__PROBLEM TO SOLVE__
Each line from the one containing "6 176 Camille" through the end of the data must be retyped exactly, and no other line.

BEGIN

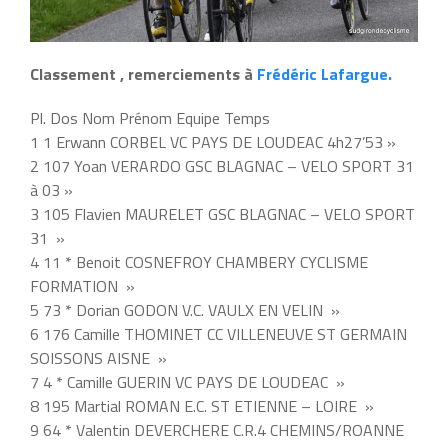
Classement , remerciements à
Frédéric Lafargue.
Pl. Dos Nom Prénom Equipe Temps
1 1 Erwann CORBEL VC PAYS DE LOUDEAC 4h27’53 »
2 107 Yoan VERARDO GSC BLAGNAC – VELO SPORT 31
à 03 »
3 105 Flavien MAURELET GSC BLAGNAC – VELO SPORT
31 »
4 11 * Benoit COSNEFROY CHAMBERY CYCLISME
FORMATION »
5 73 * Dorian GODON V.C. VAULX EN VELIN »
6 176 Camille THOMINET CC VILLENEUVE ST GERMAIN
SOISSONS AISNE »
7 4 * Camille GUERIN VC PAYS DE LOUDEAC »
8 195 Martial ROMAN E.C. ST ETIENNE – LOIRE »
9 64 * Valentin DEVERCHERE C.R.4 CHEMINS/ROANNE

END

__ANSWER TO THE EXERCISE__
6 176 Camille THOMINET CC VILLENEUVE ST GERMAIN
SOISSONS AISNE »
7 4 * Camille GUERIN VC PAYS DE LOUDEAC »
8 195 Martial ROMAN E.C. ST ETIENNE – LOIRE »
9 64 * Valentin DEVERCHERE C.R.4 CHEMINS/ROANNE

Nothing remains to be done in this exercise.